Soziale Gerechtigkeit durch Bildungsgerechtigkeit und Inklusion: Sozialpolitisch habe die Kommune vor allem Zugriff auf den Bildungsbereich, erläutert Wiedemann. "Wir setzen uns für eine qualitativ hochwertige Kinderbetreuung und langes gemeinsames Lernen ein." Die Grünen lehnten eine "frühe Differenzierung nach Leistung" ab. Dies könne in Göttingen vor allem wegen der "hervorragenden" Krippen, Kindertagesstätten, Ganztagsgrundschulen und Gesamtschulen gelingen. "Wir möchten sie zu Zentren in den Stadtteilen machen", sagt Wiedemann. Die Grünen sprechen sich für eine Stärkung der Volkshochschule aus, bei der Beschäftigungsförderung setzen sie auf Service statt auf Sanktionen und Kontrolle.

Flächen- und Wohnungspolitik: "Bezahlbar, sozial, ökologisch" soll die Flächen- und Wohnungspolitik der Grünen in der Stadt Göttingen sein.
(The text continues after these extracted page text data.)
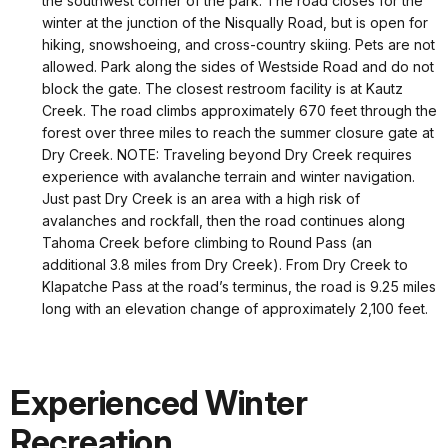
the southwest corner of the park. The road closes for the
winter at the junction of the Nisqually Road, but is open for
hiking, snowshoeing, and cross-country skiing. Pets are not
allowed. Park along the sides of Westside Road and do not
block the gate. The closest restroom facility is at Kautz
Creek. The road climbs approximately 670 feet through the
forest over three miles to reach the summer closure gate at
Dry Creek. NOTE: Traveling beyond Dry Creek requires
experience with avalanche terrain and winter navigation.
Just past Dry Creek is an area with a high risk of
avalanches and rockfall, then the road continues along
Tahoma Creek before climbing to Round Pass (an
additional 3.8 miles from Dry Creek). From Dry Creek to
Klapatche Pass at the road’s terminus, the road is 9.25 miles
long with an elevation change of approximately 2,100 feet.
Experienced Winter
Recreation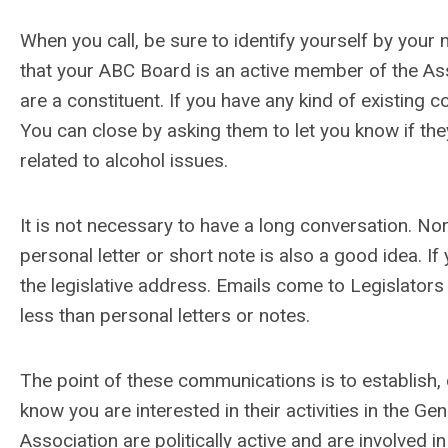
When you call, be sure to identify yourself by you
that your ABC Board is an active member of the Ass
are a constituent. If you have any kind of existing 
You can close by asking them to let you know if th
related to alcohol issues.
It is not necessary to have a long conversation. Nor i
personal letter or short note is also a good idea. If
the legislative address. Emails come to Legislators 
less than personal letters or notes.
The point of these communications is to establish, o
know you are interested in their activities in the 
Association are politically active and are involved 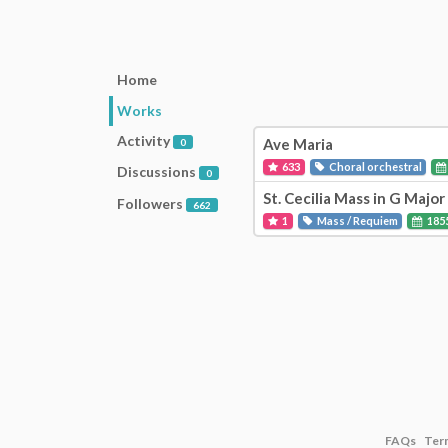
Home
Works
Activity
Ave Maria
0
633
Choral orchestral
Discussions
0
St. Cecilia Mass in G Majo
Followers
662
1
Mass / Requiem
185
FAQs
Ter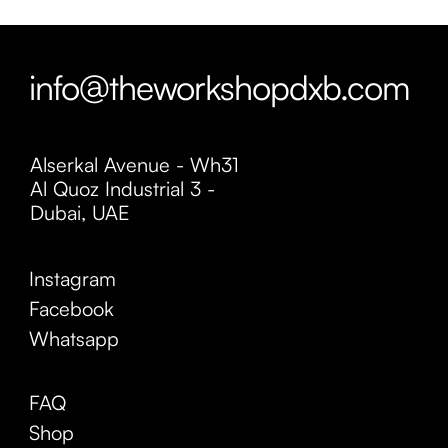
info@theworkshopdxb.com
Alserkal Avenue - Wh31
Al Quoz Industrial 3 -
Dubai, UAE
Instagram
Facebook
Whatsapp
FAQ
Shop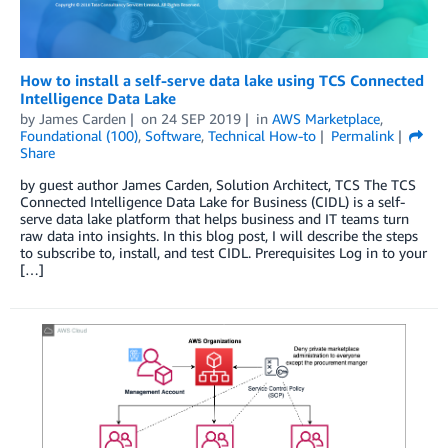
How to install a self-serve data lake using TCS Connected
Intelligence Data Lake
by
James Carden
on
24 SEP 2019
in
AWS Marketplace
,
Foundational (100)
,
Software
,
Technical How-to
Permalink
Share
by guest author James Carden, Solution Architect, TCS The TCS
Connected Intelligence Data Lake for Business (CIDL) is a self-
serve data lake platform that helps business and IT teams turn
raw data into insights. In this blog post, I will describe the steps
to subscribe to, install, and test CIDL. Prerequisites Log in to your
[…]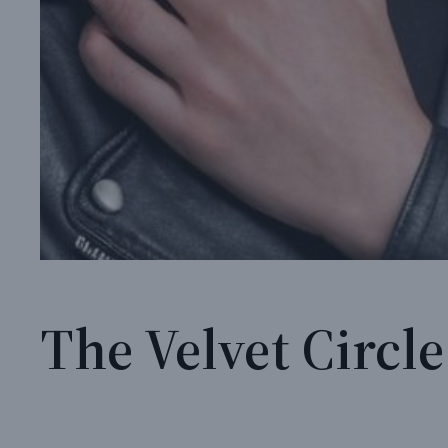
The Velvet Circle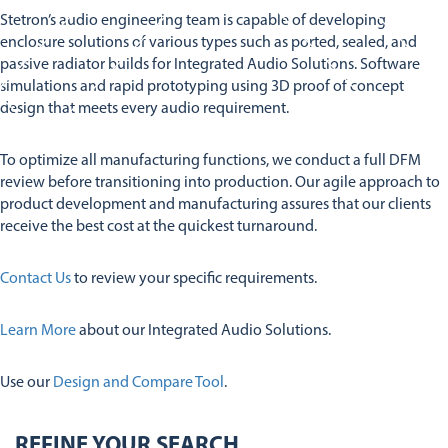
Stetron’s audio engineering team is capable of developing
Services
Services
enclosure solutions of various types such as ported, sealed, and
Company
Audio Insights
passive radiator builds for Integrated Audio Solutions. Software
Audio Engineering & Design Services
Contact Us
simulations and rapid prototyping using 3D proof of concept
About Us
Integrated Audio Solutions
design that meets every audio requirement.
Global Operations
Design And Comparison Tool
Stetron Careers
Stetron Stories
To optimize all manufacturing functions, we conduct a full DFM
review before transitioning into production. Our agile approach to
History
product development and manufacturing assures that our clients
Resource Library
receive the best cost at the quickest turnaround.
Stetron Mailing List
Contact Us
to review your specific requirements.
Learn More
about our Integrated Audio Solutions.
Use our
Design and Compare Tool
.
REFINE YOUR SEARCH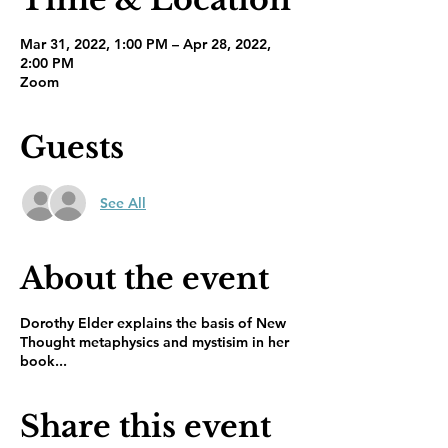
Mar 31, 2022, 1:00 PM – Apr 28, 2022,
2:00 PM
Zoom
Guests
See All
About the event
Dorothy Elder explains the basis of New
Thought metaphysics and mystisim in her
book...
Share this event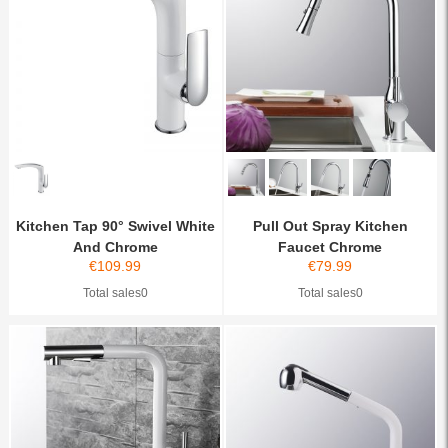
Kitchen Tap 90° Swivel White
Pull Out Spray Kitchen
And Chrome
Faucet Chrome
€
109.99
€
79.99
Total sales0
Total sales0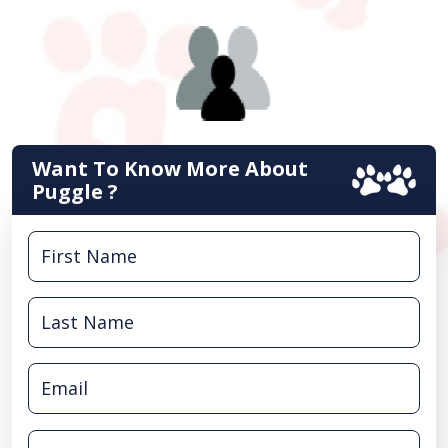
Want To Know More About
Puggle ?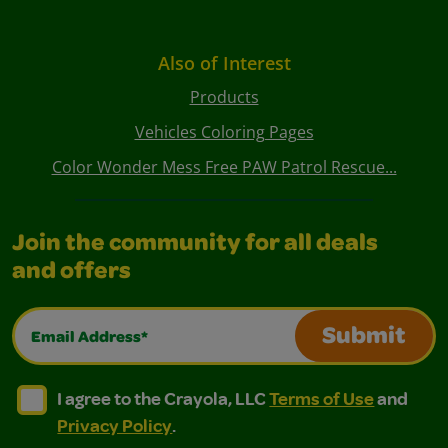
Also of Interest
Products
Vehicles Coloring Pages
Color Wonder Mess Free PAW Patrol Rescue...
Join the community for all deals
and offers
Email Address*
Submit
I agree to the Crayola, LLC Terms of Use and Privacy Polic
I agree to the Crayola, LLC Terms of Use and Pri
I agree to the Crayola, LLC
Terms of Use
and
Privacy Policy
.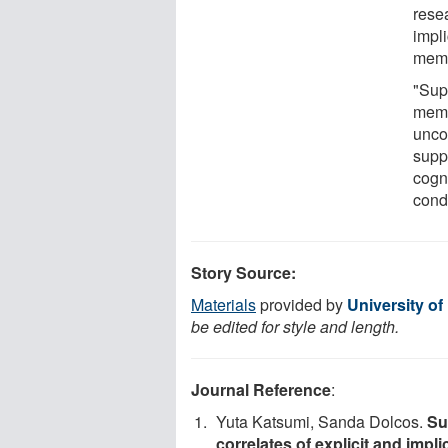
rese
impl
memo
"Sup
memo
unco
supp
cogni
condi
Story Source:
Materials
provided by
University of
be edited for style and length.
Journal Reference
:
Yuta Katsumi, Sanda Dolcos.
Su
correlates of explicit and imp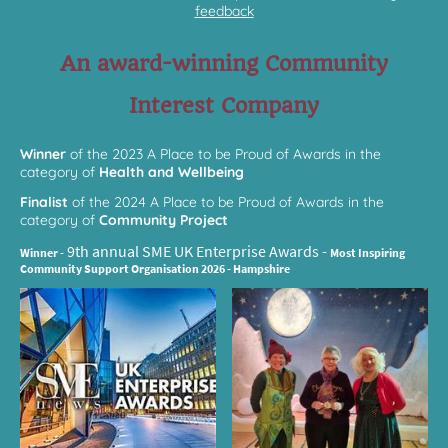
feedback
An award-winning Community
Interest Company
Winner
of the 2023 A Place to be Proud of Awards in the
category of
Health and Wellbeing
Finalist
of the 2024 A Place to be Proud of Awards in the
category of
Community Project
9th annual SME
UK Enterprise Awards -
Winner -
Most Inspiring
Community Support Organisation 2026 - Hampshire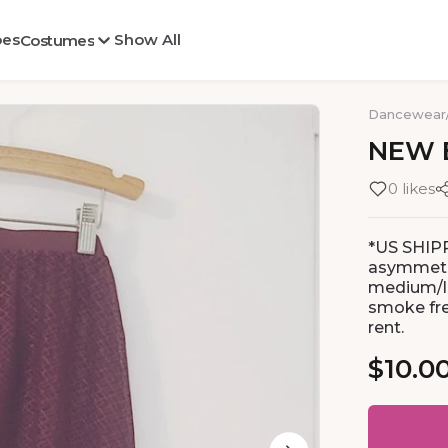
oes
Show All
Costumes
Dancewear
NEW
0 likes
*US SHIP
asymmetri
medium/la
smoke fre
rent.
$10.0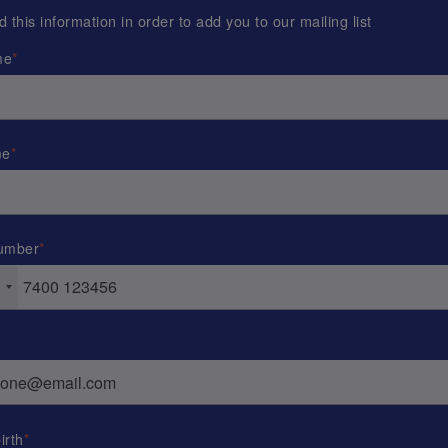
this information in order to add you to our mailing list
me
me
umber
irth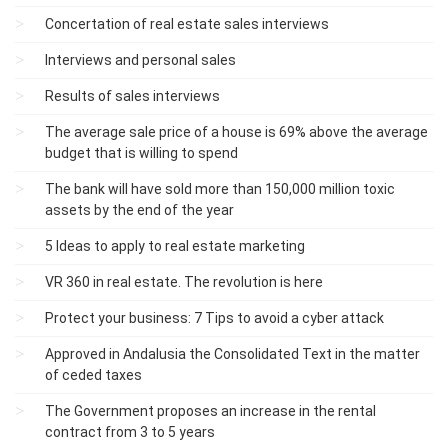
Concertation of real estate sales interviews
Interviews and personal sales
Results of sales interviews
The average sale price of a house is 69% above the average
budget that is willing to spend
The bank will have sold more than 150,000 million toxic
assets by the end of the year
5 Ideas to apply to real estate marketing
VR 360 in real estate. The revolution is here
Protect your business: 7 Tips to avoid a cyber attack
Approved in Andalusia the Consolidated Text in the matter
of ceded taxes
The Government proposes an increase in the rental
contract from 3 to 5 years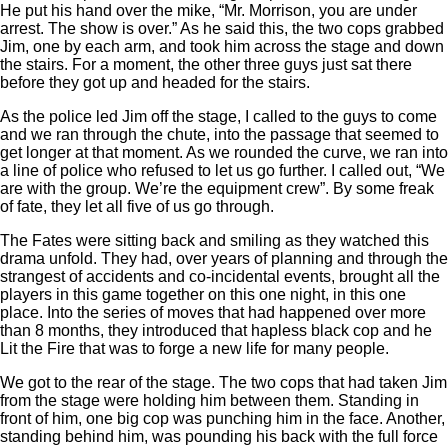
He put his hand over the mike, “Mr. Morrison, you are under
arrest. The show is over.” As he said this, the two cops grabbed
Jim, one by each arm, and took him across the stage and down
the stairs. For a moment, the other three guys just sat there
before they got up and headed for the stairs.
As the police led Jim off the stage, I called to the guys to come
and we ran through the chute, into the passage that seemed to
get longer at that moment. As we rounded the curve, we ran into
a line of police who refused to let us go further. I called out, “We
are with the group. We’re the equipment crew”. By some freak
of fate, they let all five of us go through.
The Fates were sitting back and smiling as they watched this
drama unfold. They had, over years of planning and through the
strangest of accidents and co-incidental events, brought all the
players in this game together on this one night, in this one
place. Into the series of moves that had happened over more
than 8 months, they introduced that hapless black cop and he
Lit the Fire that was to forge a new life for many people.
We got to the rear of the stage. The two cops that had taken Jim
from the stage were holding him between them. Standing in
front of him, one big cop was punching him in the face. Another,
standing behind him, was pounding his back with the full force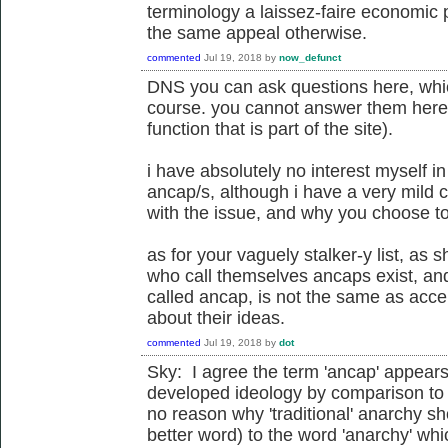
terminology a laissez-faire economic 
the same appeal otherwise.
commented
Jul 19, 2018
by
now_defunct
DNS you can ask questions here, whi
course. you cannot answer them here
function that is part of the site).
i have absolutely no interest myself 
ancap/s, although i have a very mild 
with the issue, and why you choose t
as for your vaguely stalker-y list, as 
who call themselves ancaps exist, an
called ancap, is not the same as acce
about their ideas.
commented
Jul 19, 2018
by
dot
Sky: I agree the term 'ancap' appears t
developed ideology by comparison to 
no reason why 'traditional' anarchy sho
better word) to the word 'anarchy' whi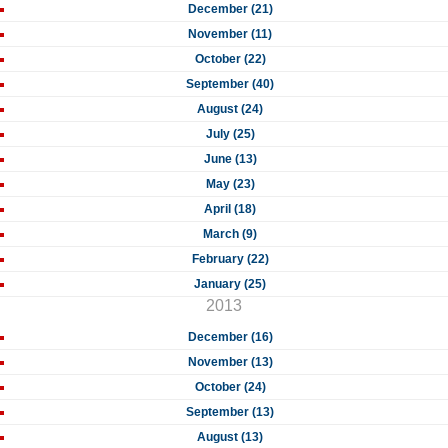
December (21)
November (11)
October (22)
September (40)
August (24)
July (25)
June (13)
May (23)
April (18)
March (9)
February (22)
January (25)
2013
December (16)
November (13)
October (24)
September (13)
August (13)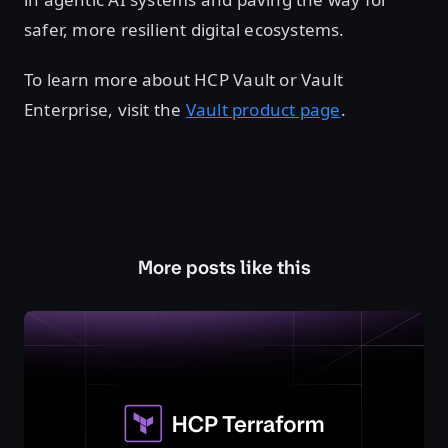
safer, more resilient digital ecosystems.
To learn more about HCP Vault or Vault
Enterprise, visit the
Vault product page
.
More posts like this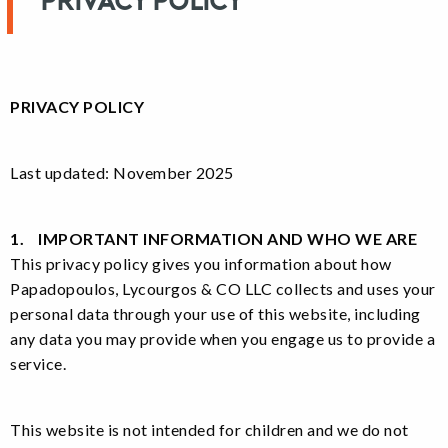
Privacy Policy
PRIVACY POLICY
Last updated: November 2025
1. IMPORTANT INFORMATION AND WHO WE ARE
This privacy policy gives you information about how
Papadopoulos, Lycourgos & CO LLC collects and uses your
personal data through your use of this website, including
any data you may provide when you engage us to provide a
service.
This website is not intended for children and we do not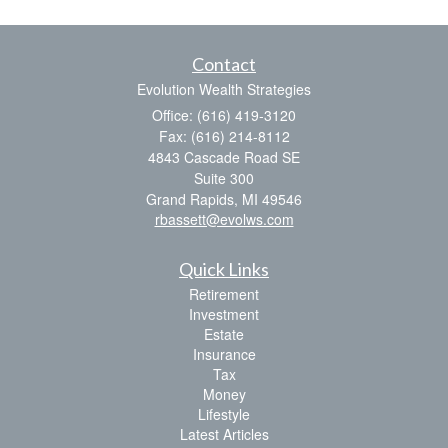
Contact
Evolution Wealth Strategies
Office: (616) 419-3120
Fax: (616) 214-8112
4843 Cascade Road SE
Suite 300
Grand Rapids,
MI
49546
rbassett@evolws.com
Quick Links
Retirement
Investment
Estate
Insurance
Tax
Money
Lifestyle
Latest Articles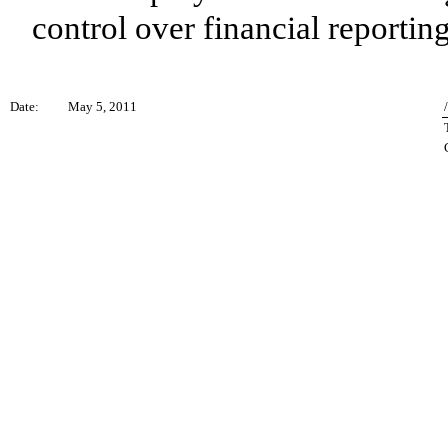
control over financial reporting
Date:
May 5, 2011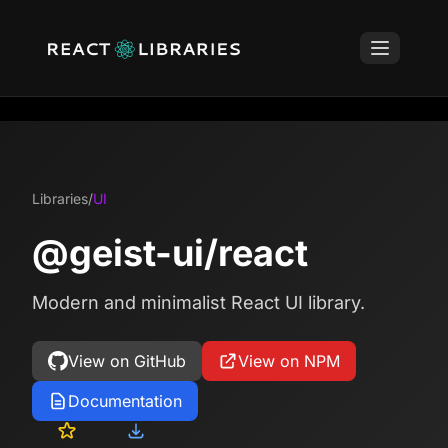
Libraries
/
UI
@geist-ui/react
Modern and minimalist React UI library.
View on GitHub
View on NPM
Documentation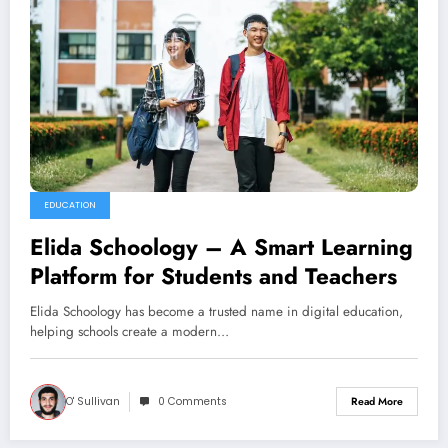
EDUCATION
Elida Schoology – A Smart Learning
Platform for Students and Teachers
Elida Schoology has become a trusted name in digital education,
helping schools create a modern…
O' Sullivan
0 Comments
Read More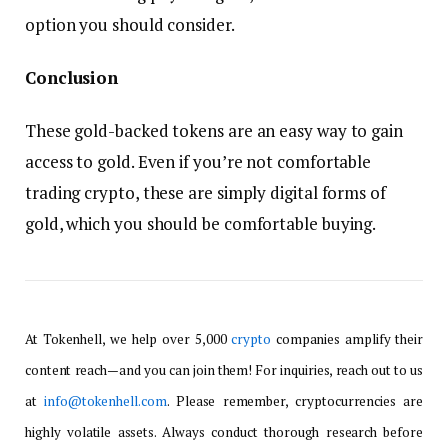
option you should consider.
Conclusion
These gold-backed tokens are an easy way to gain
access to gold. Even if you’re not comfortable
trading crypto, these are simply digital forms of
gold, which you should be comfortable buying.
At Tokenhell, we help over 5,000
crypto
companies amplify their
content reach—and you can join them! For inquiries, reach out to us
at
info@tokenhell.com
. Please remember, cryptocurrencies are
highly volatile assets. Always conduct thorough research before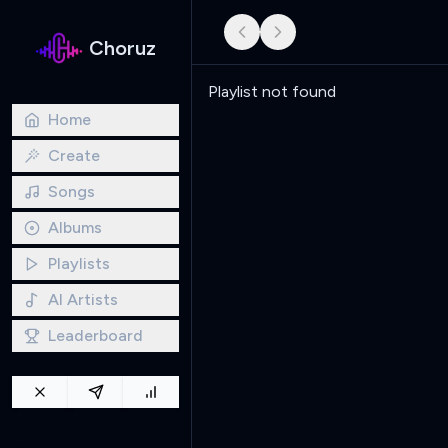
Choruz
Playlist not found
Home
Create
Songs
Albums
Playlists
AI Artists
Leaderboard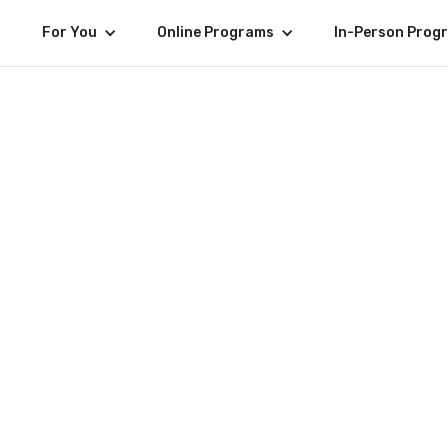
For You
Online Programs
In-Person Prog
Alumni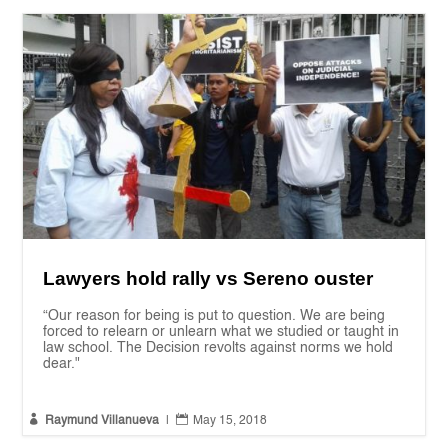
Lawyers hold rally vs Sereno ouster
“Our reason for being is put to question. We are being
forced to relearn or unlearn what we studied or taught in
law school. The Decision revolts against norms we hold
dear."


Raymund Villanueva
|
May 15, 2018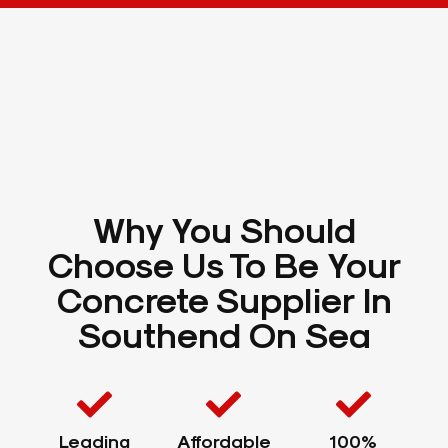
Why You Should
Choose Us To Be Your
Concrete Supplier In
Southend On Sea
Leading
Affordable
100%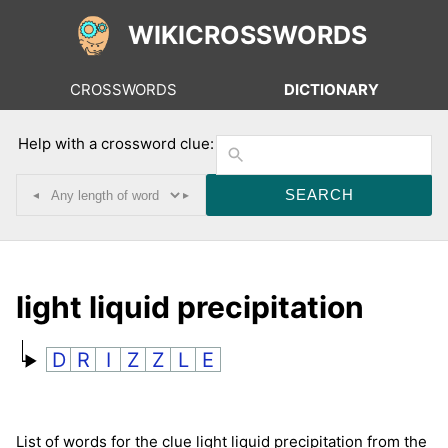
WIKICROSSWORDS
CROSSWORDS
DICTIONARY
Help with a crossword clue:
◂
▸
light liquid precipitation
D
R
I
Z
Z
L
E
List of words for the clue light liquid precipitation from the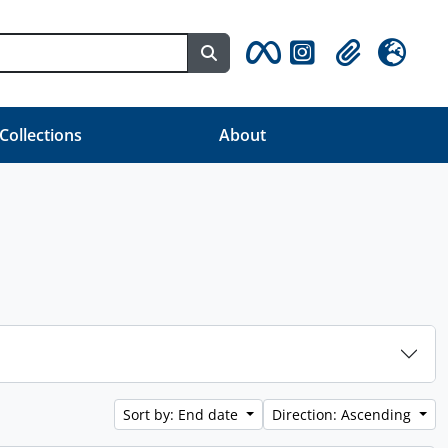
Search in browse page
Clipboard
Language
 Collections
About
Sort by: End date
Direction: Ascending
So soll gebaut werden, um Wohnungsnot und hohen Mieten zu begegnen, sagt Wiedemann. "Statt auf Zersiedelung setzen wir auf eine kompakte Stadt der kurzen Wege in der wir die autogerechte Trennung von Arbeit, Wohnen und Freizeit aufheben möchten." Die Grünen förderten Baugruppen und setzten auf "integrierte Quartiere mit hoher Aufenthaltsqualität".

Verkehr: Klimaschutz, Lärm- und Emissionsschutz, Unfallvorbeugung und sozialverträgliche Mobilität gehen für die Grünen in der Stadt Hand in Hand. "Wir setzen auf Fußgängerverkehr und den öffentlichen Personennahverkehr - Rad, Bus, Bahn - und fördern zukunftsweisende Konzepte wie E-Mobilität und Car-Sharing", sagt Wiedemann. Vor allem durch das Konzept „Shared Space“ soll nach Plänen der Grünen die Aufenthaltsqualität an Straßen verbessert werden. Beim Thema Umweltschutz seien die Grünen die konservativ. Ziel sei die "pflegende" Erhaltung von Grünflächen und die Minimierung des Flächenverbrauchs. "Grüngürtel statt Golfplatz", sagt Wiedemann. "Daher setzt unsere Wirtschaftsförderung auf wissenschaftsnahe Ausgründungen und Gesundheitsdienstleister statt auf flächenintensive Logistik."

Kulturförderung:   Die Grünen wollen Kultur "im Großen wie im Kleinen" fördern. "Die in Planung befindlichen Großprojekte wie Kunstquartier, Städtisches Museum und das Forum Wissen möchten wir - soweit finanziell möglich - umsetzen, ohne die bestehenden kleineren Projekte zu gefährden", sagt Wiedemann. "Ein politischer Spagat, der Fingerspitzengefühl erfordert." Projekte, die sich kulturelle Teilhabe und Innovationen zum Ziel setzen, würden die Grünen besonders unterstützen.